Within families, siblings often have rocky and distant relationships. This can be attributed to several other factors, but most especially because they have different connections they nurture and may prioritize above their kin. While siblings spend more time together, they’re also exposed to more situations that spark possible discord. The notion that families are always harmonious is a misnomer.

Conflicts come and go, especially among siblings. Hence, it’s crucial that parents know how to foster a positive sibling relationship.

The Sweet Positive Sibling Relationship to Nurture

Like any other connection, a positive sibling relationship is something to work hard for. Parents can’t expect their children to work well with each other and be congenial just because they’re siblings.

While shaped from the same womb and fueled by the same blood, siblings are still separate individuals. They will have differences and in order to form close, genuine bonds, opportunities must be created.

Here’s what parents can do to help their children build a positive sibling relationship:

Create Bonding Activities

Expose them to activities that maximize their strengths and teamwork. This can be as simple as asking them to do house chores or playtime activities that match their interests and strengths.

Multiple children’s materials reflect the importance of bonding moments between siblings. A perfect example is The Dinglehopper Blueberry Belly-Button Snooter, a story about two young sisters by Cochrane. The book follows their journey to discovering who has been doing their chores for them, and while the journey is one of fantasy, it can still resonate with siblings who spend time together. What Olivia and Caroline are doing is an example of what fosters a positive sibling relationship.

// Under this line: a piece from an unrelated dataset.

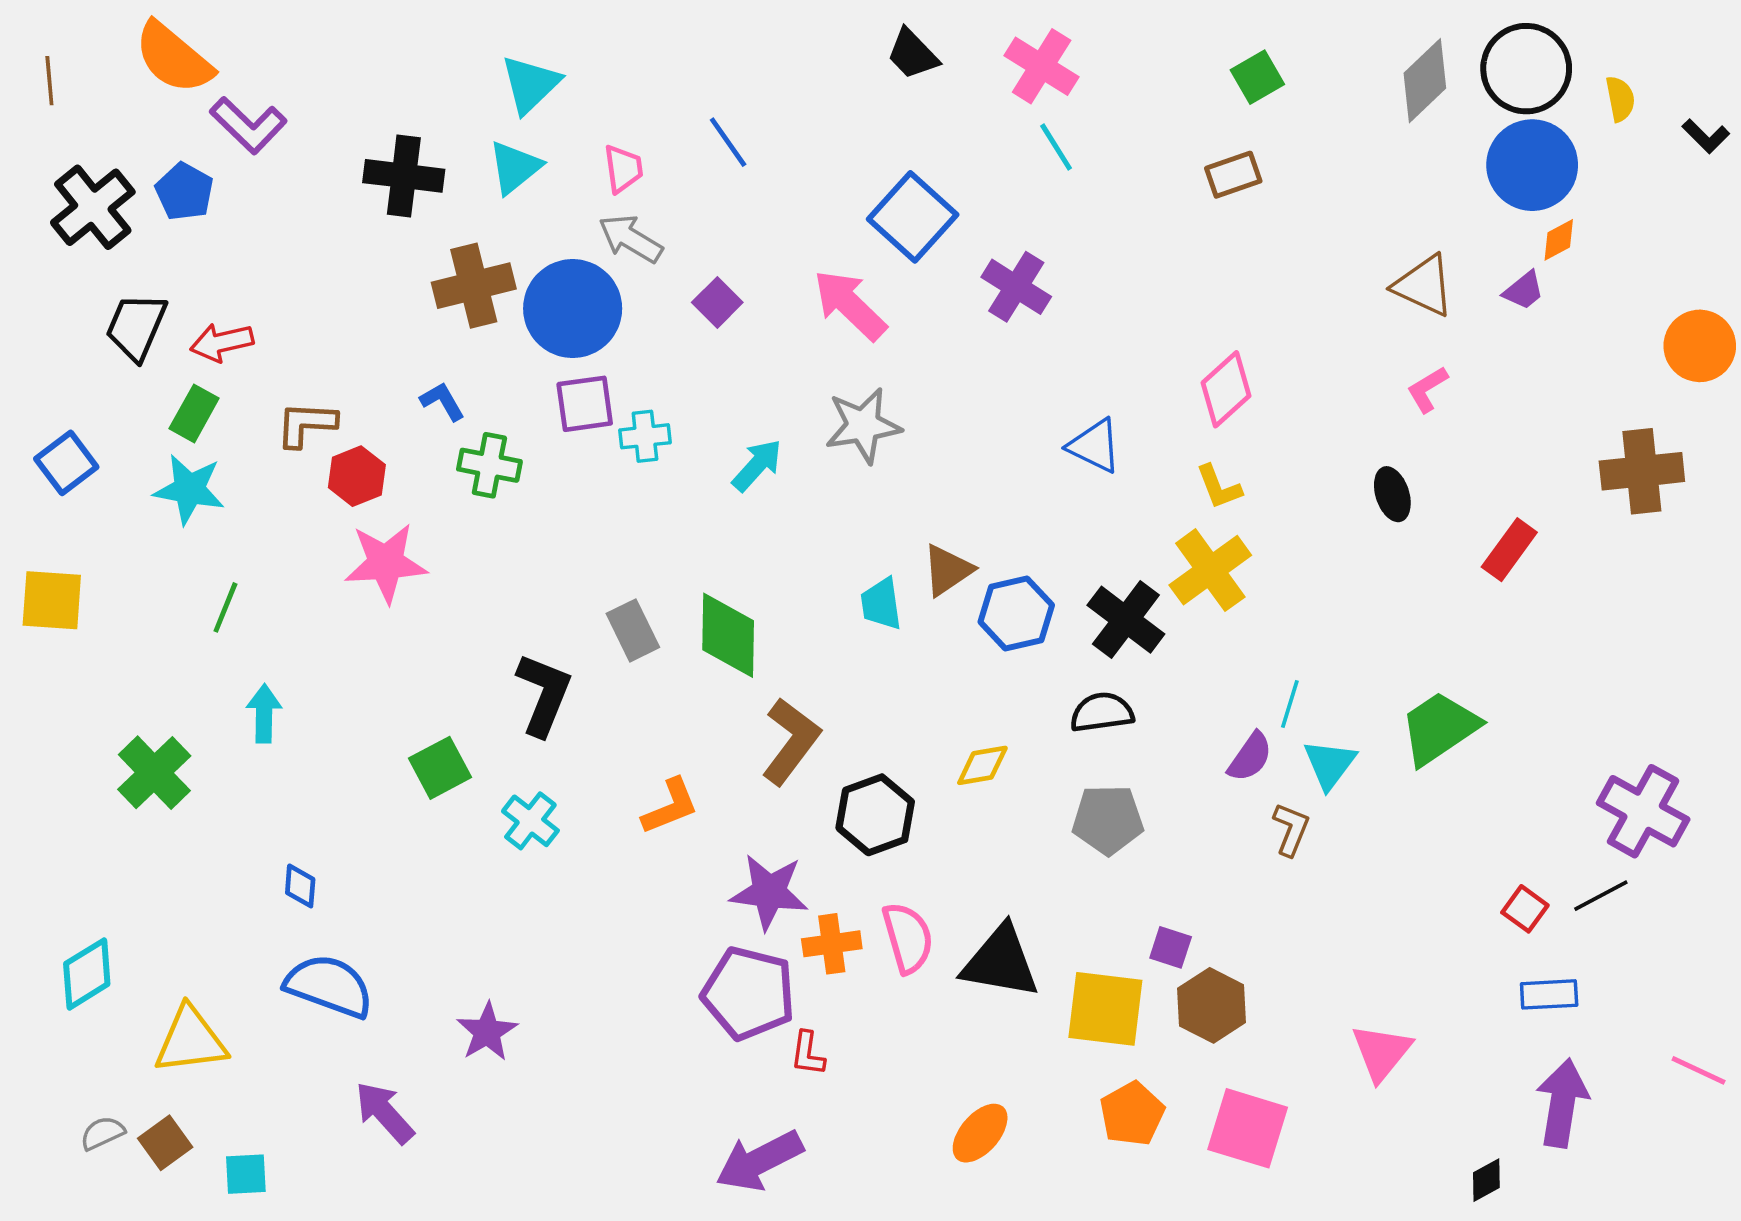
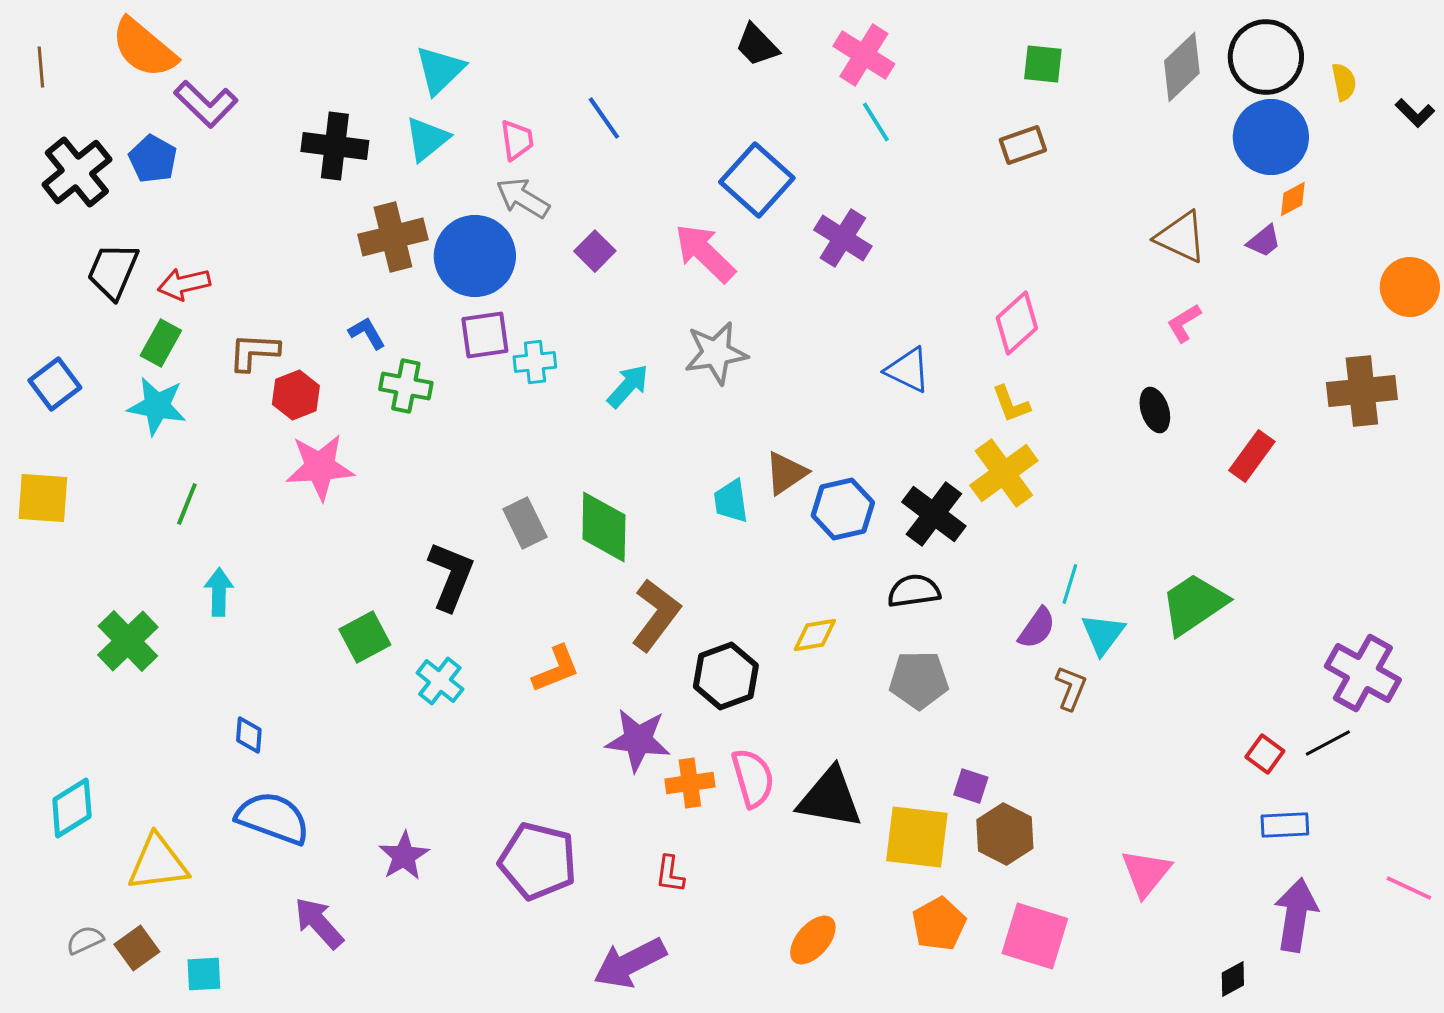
green square: (1257, 77) -> (1043, 64), turned 36
purple pentagon: (749, 993) -> (538, 861), moved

They not only share a goal but also have fun achieving it.

Encourage Nurturing Capacities

It’s not every day that siblings hear their parents ask them to care for each other. The lack of verbal reminders may lead to passive interactions and less intentional gestures when they meet. Remember, children base their behaviors on what the adults around them are saying. When they’re frequently reminded to care and have each other’s back wherever they are, children will ultimately get the message of how they should interact with each other.

Verbal reminders may be simple. They can end up being routine, with little intention other than being grounded in habit. However, what children are exposed to daily can help shape their behaviors.

Promote Family Activities

To create a positive sibling relationship, activities shouldn’t just ultimately revolve around them. Instead, they should also include the whole family. Family bonding helps bring everyone closer, cultivating a sense of genuine connection with each other.

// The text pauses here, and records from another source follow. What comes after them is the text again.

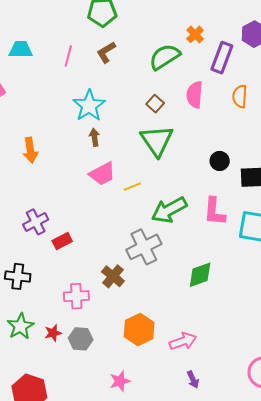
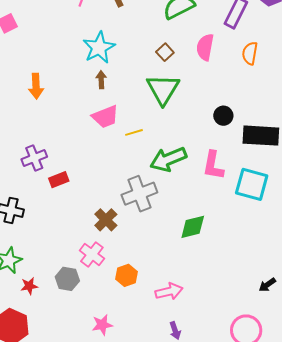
pink cross: (76, 296) -> (92, 254), moved, turned 35
orange hexagon: (139, 330) -> (126, 275), size x0.7
red star: (53, 333) -> (29, 286), moved

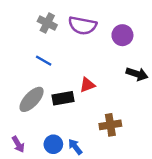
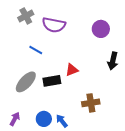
gray cross: (47, 23) -> (26, 16), moved, turned 35
purple semicircle: (82, 25) -> (54, 25), moved
black arrow: (137, 74) -> (113, 61), turned 84
purple arrow: (18, 144) -> (15, 119), turned -120

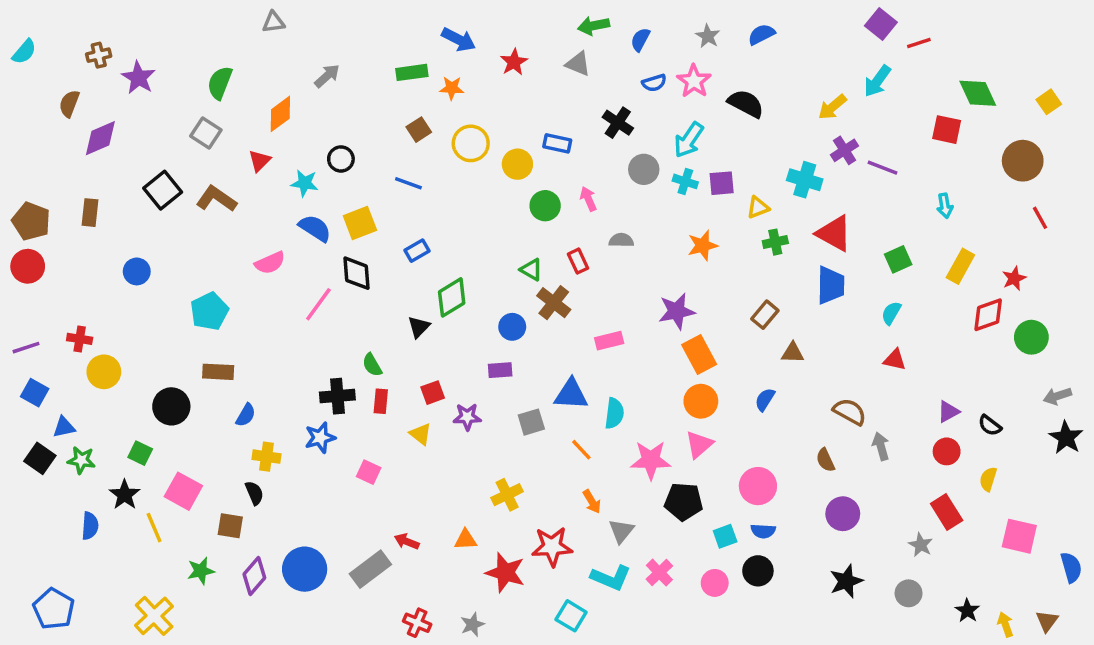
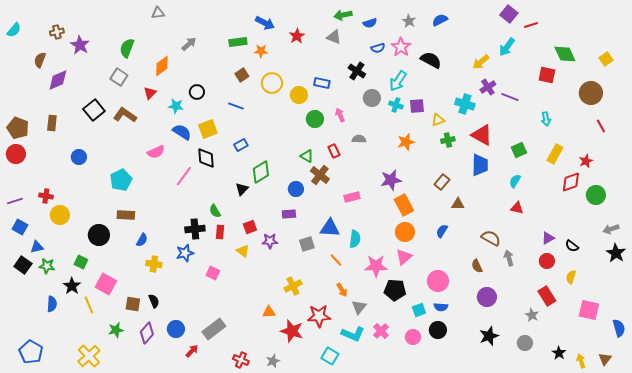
blue semicircle: (640, 40) -> (370, 23), turned -136
black semicircle: (254, 493) -> (154, 301), moved
red arrow: (407, 541) -> (192, 351), moved, turned 112
blue circle: (305, 569) -> (176, 329), size x0.7

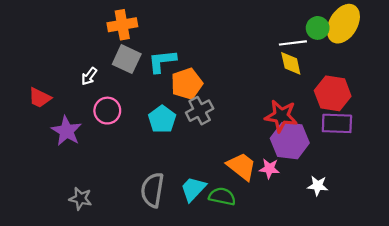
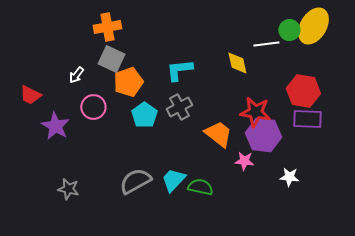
cyan L-shape: (162, 61) -> (179, 70), moved
yellow diamond: (291, 63) -> (237, 63), moved
orange pentagon: (187, 84) -> (128, 82), moved
orange trapezoid: (241, 166) -> (218, 134), moved
gray semicircle: (152, 190) -> (135, 181), turned 52

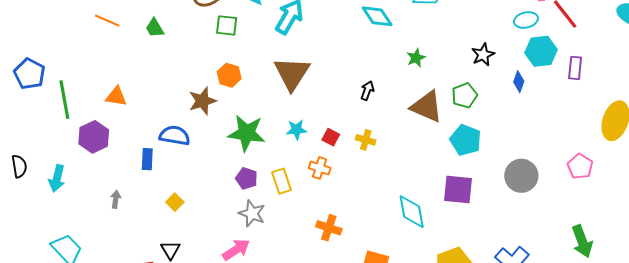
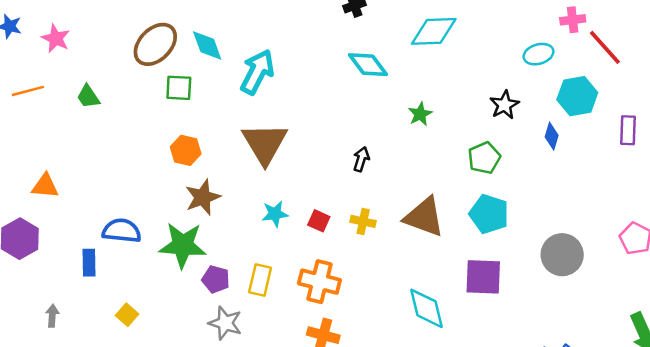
cyan ellipse: (526, 20) -> (539, 54), moved
orange line: (107, 21) -> (28, 91), turned -35
purple rectangle: (575, 68) -> (628, 130), moved
brown star: (202, 101) -> (203, 197), moved
brown triangle: (427, 107) -> (424, 217), moved
green star: (247, 133) -> (183, 245), moved
orange cross: (320, 168) -> (319, 282), moved, size x1.5
yellow rectangle: (282, 181) -> (260, 280), turned 35

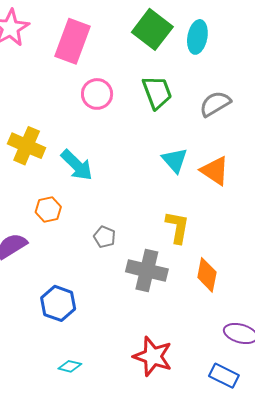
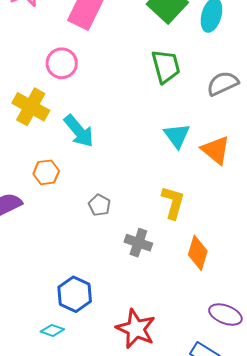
pink circle: (97, 94) -> (62, 63), moved
gray cross: (147, 270) -> (138, 243), size x0.7
blue hexagon: (58, 303) -> (75, 294), moved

When siblings commonly compete with each other, allowing them to have fun activities will help them move away from this rivalry. Throughout these games, they must work together to ensure they’re a team rather than rivals. Instead of going after one another, they can team up against the other family members. It’s a way to bring them closer and a fun time for everyone else.

Avoid Comparisons

Often, parents subconsciously create a rivalry between siblings. When they compare their children with each other, they nurture the idea that they must vie for affection. Parents must avoid instilling within their children the idea that they compete against each other. This is a surefire way to build resentment among them, not toward their parents but with one another.

When reprimanding their children, they must avoid statements that compare the siblings with each other.

Open Discussions With Each Other

There’s no better way to foster a solid and positive sibling relationship than through emotional vulnerability. When parents teach their children to be open with one another, they nurture a genuine connection. The more they’re open with their feelings and thoughts, the more they will understand each other better. Such discussions will help them acknowledge each other as separate but likewise, similar individuals who think and feel the way they do.

EQ plays a massive role in forging connections with each other. When building a positive sibling relationship, parents must lead their children to be more understanding and empathetic.